The results are blatantly evident. For those who think we can go back to the good old days, we must only realize that the difference lies in the non-existence of firms like Lehman brothers.
Capitalism is a great concept- Capital markets are great devices to raise money from common people- money that no government can raise. Any amount of bail-out can never equal the capital raised from investors. And investors' decision to invest and contribute to a company's growth (or the lack of it ?!) depends on one simple thing: trust. During some times trust means huge profits, other times it means no losses. But when trust takes a hit like it happened when the speculation boosted bull market suddenly collapsed, it takes ages to restore. And trust has its own way of spreading- like a deadly contagious disease. Most invest not because their technical/ fundamental analysis reveals a stock is under/ over valued; most invest because many others are investing. Similarily, most stop investing because others do the same. The importance of trust can be illustrated by the best of mathematicians'/ bankers'/astrologers (!)/ anyone-for-that-matter's inability to arrive at a fair value for any asset (stocks). However accurate your cash flow
predictions are, you cannot predict the intrinsic value of an asset/ stock. People's perception cannot be quantified. If there were some means of doing it, there would be no trading in this world, no exchange and no secondary market. It is quite amusing at this point to think whether it would have been good or bad if it were so !
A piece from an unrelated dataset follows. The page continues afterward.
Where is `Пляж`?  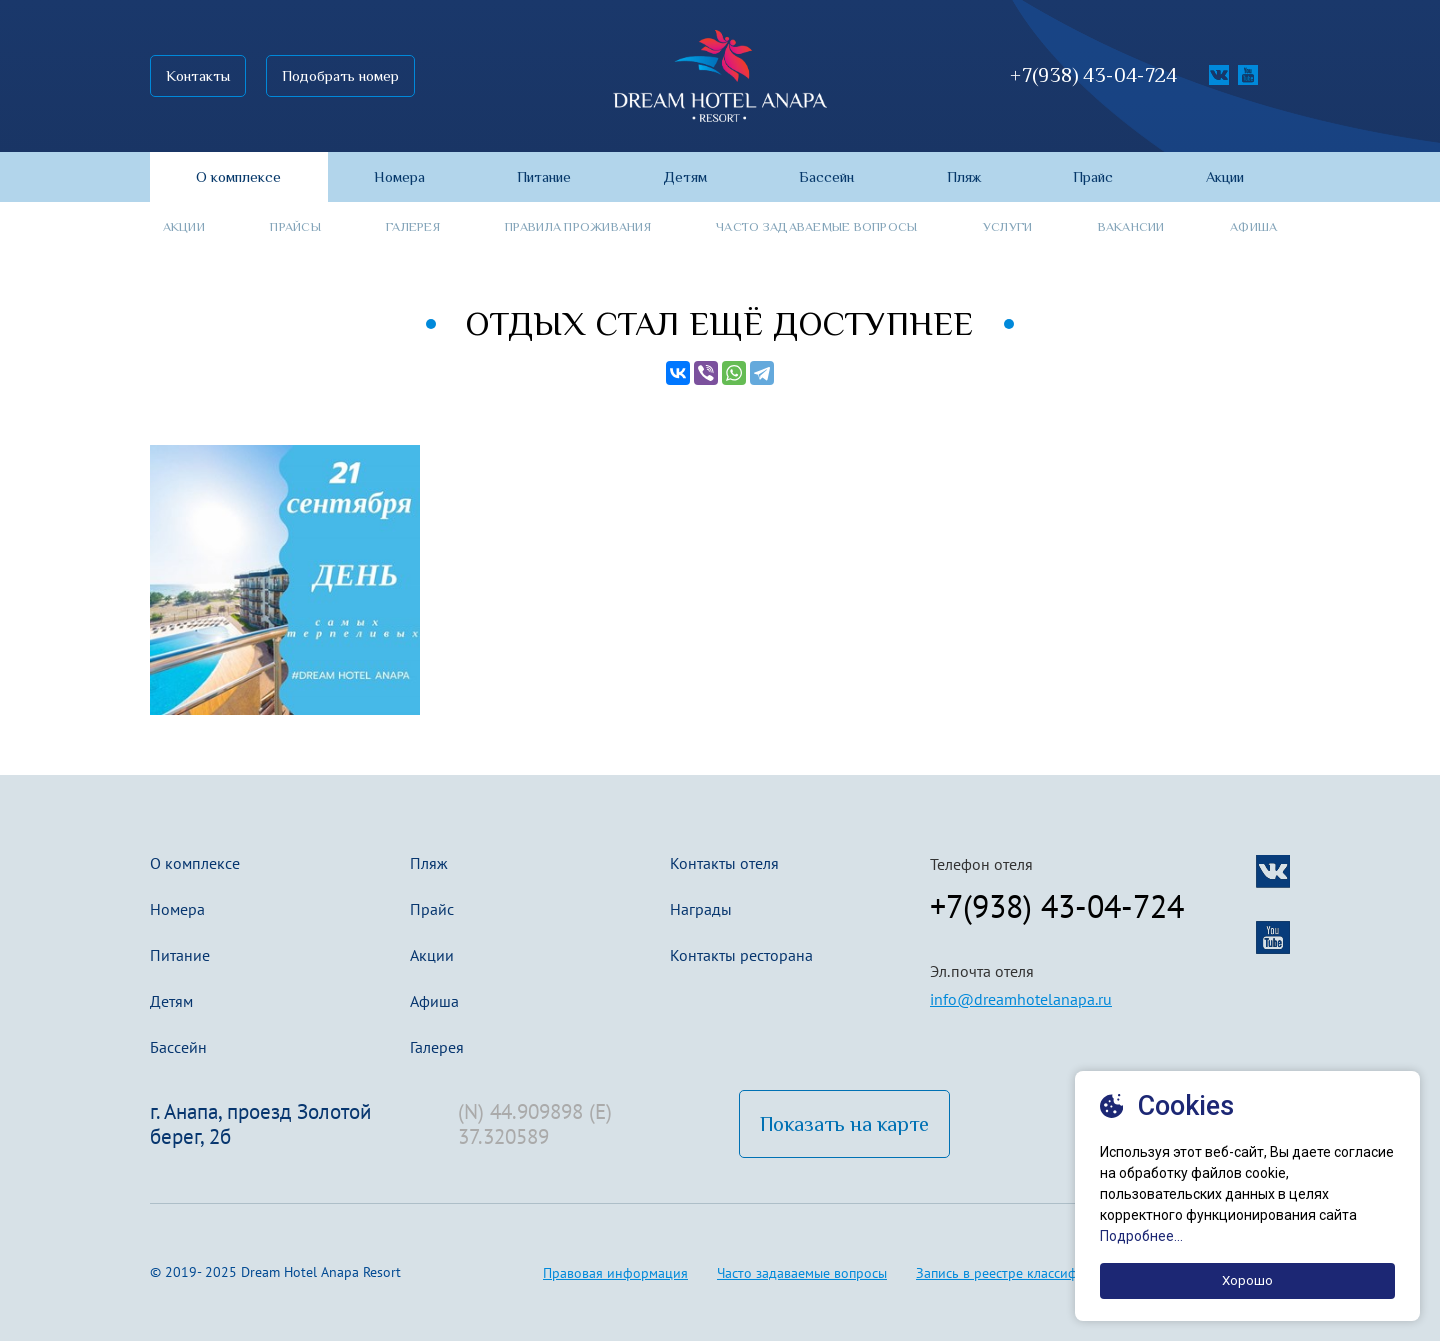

With the kind of sudden losses incurred, investors are as far from capital markets as they can be. They are hanging on to their money stronger than ever. With consumers' money out of the market, nothing can move forward. Any government measures like a bail out or printing money or buying treasuries to inject liquidity into the market will only be a temporary solution. The need of the time is to make sure investor confidence is restored. It is a real test to governments. Governments' act of cutting interest rates may prompt lenders to withdraw money from banks but cannot guarantee that they will spend more. You can take a horse to the water, but you cannot make him drink !
So the answer to the question- "When will things be normal again?" is, when investors start investing again. There are those who play the market intelligently to book profits. They made speculations that made stocks appreciate and they profited. Now they are shorting to realize profits in the downhill. It was a bunch of jokers who introduced us to recession and another bunch of jokers taking us deeper into it. We need a white knight to fight these jokers and instill trust in capital markets so people can start investing again when things are not widely over-valued or under-valued. And to prevent these things from happening, we need to realize that common sense - which is unfortunately uncommon - prevails where the most advanced of math fails.